Stars at Noon

Au cinéma le 14 juin 2023

© Curiosa Films

Dans un Nicaragua post-Covid et sous tension à l’approche de nouvelles élections, Trish, une journaliste américaine à qui l’on a confisqué le passeport et la carte de presse, erre, boit et se prostitue en attendant de pouvoir quitter le pays. Lorsqu’elle rencontre un riche et bel anglais au bar de l’hôtel InterContinental, elle croit tenir la personne qui la sortira de ses ennuis. Mais fréquenter le jeune homme finit par la mettre en danger…

Le packaging est alléchant : le synopsis, la bande-annonce, la musique des Tindersticks, l’obtention du Grand Prix à Cannes l’an dernier… Bref, on s’attend à un bon film de Claire Denis. Malheureusement, on sort de la séance quelque peu frustré et déçu : Stars at Noon tourne à vide.

Malgré ses deux heures et dix-sept minutes, cette adaptation du roman de Denis Johnson reste à la surface de son intrigue. Le film se contente de mettre en place une atmosphère moite et oppressante dans laquelle il s’embourbe, à l’image de la voiture volée par les protagonistes pour fuir une menace fantôme.
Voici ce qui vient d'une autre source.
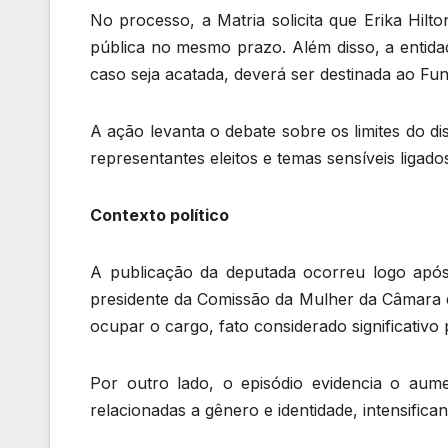
No processo, a Matria solicita que Erika Hil
pública no mesmo prazo. Além disso, a entida
caso seja acatada, deverá ser destinada ao Fun
A ação levanta o debate sobre os limites do di
representantes eleitos e temas sensíveis ligad
Contexto político
A publicação da deputada ocorreu logo após 
presidente da Comissão da Mulher da Câmara d
ocupar o cargo, fato considerado significativo
Por outro lado, o episódio evidencia o aum
relacionadas a gênero e identidade, intensifica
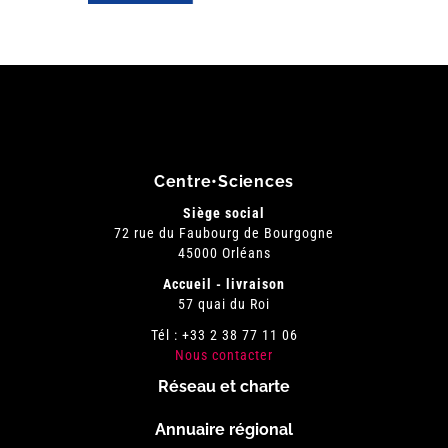
Centre•Sciences
Siège social
72 rue du Faubourg de Bourgogne
45000 Orléans
Accueil - livraison
57 quai du Roi
Tél : +33 2 38 77 11 06
Nous contacter
Réseau et charte
Menu
Annuaire régional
Claire Denis s’est sensiblement écartée du contexte géopolitique qui caractérisait le Nicaragua décrit par Denis Johnson. Alors que le roman se déroulait dans les années 90, à un moment crucial pour l’histoire du Nicaragua, le film met en scène un chaos politique archétypal et réducteur. Le pays apparaît simplement comme l’une des multiples républiques d’Amérique du Sud qui vivent sous le giron états-unien. Le contexte politique demeure ainsi une vague toile de fond à la passion qui dévore les deux personnages.

Et l’on peine à croire à cette passion fulgurante seulement décrétée par la mise en scène. Les personnages s’enrobent de mystère comme dans un mauvais film d’espionnage. Elle dit qu’elle a navigué entre un peu de ci et un peu de ça, il raconte qu’il est dans l’humanitaire. L’écriture des protagonistes reste en définitive superficielle. Face au danger qui les guette, ils ont un sens des priorités assez douteux. Ils font un tour au marché, boivent des coups, couchent ensemble, prennent le temps d’un slow dans une boîte de nuit vide, couchent ensemble. Même dans leur cavale, ils ne perdent pas le nord : la voiture embourbée se révèle être un lit confortable pour accueillir de nouveaux ébats. Ces scènes, par ailleurs bien filmées, confirment que Stars at Noon reste un film de surface. Si le thriller politique a un goût d’inachevé, c’est parce qu’il est un prétexte pour filmer deux corps. L’échelle des plans, souvent rapprochée, manifeste cela.

L’intégration des codes du film d’espionnage est donc superflue et maladroite. Trish est sensée être une héroïne subversive parce qu’elle boit du rhum comme du petit lait, méprise les Nicaraguayens et saute dans des flaques. Quant à l’Anglais, avec son costume blanc, ses martinis, et son pistolet caché dans un vanity, il déploie une panoplie caractéristique de l’espion insondable. À force de distiller ça et là les éléments d’un complot politique qui demeurera opaque pour les spectateurs, le film devient agaçant. Finalement c’est comme si l’on regardait des enfants jouer. On ne comprend pas les règles et eux non plus ; ce n’est pas palpitant à regarder, mais ils semblent s’amuser comme des fous.

Stars at Noon / De Claire Denis / Avec Margaret Qualley, Joe Alwyn, Benny Safdie / France / 2h17 / Sortie le 14 juin 2023.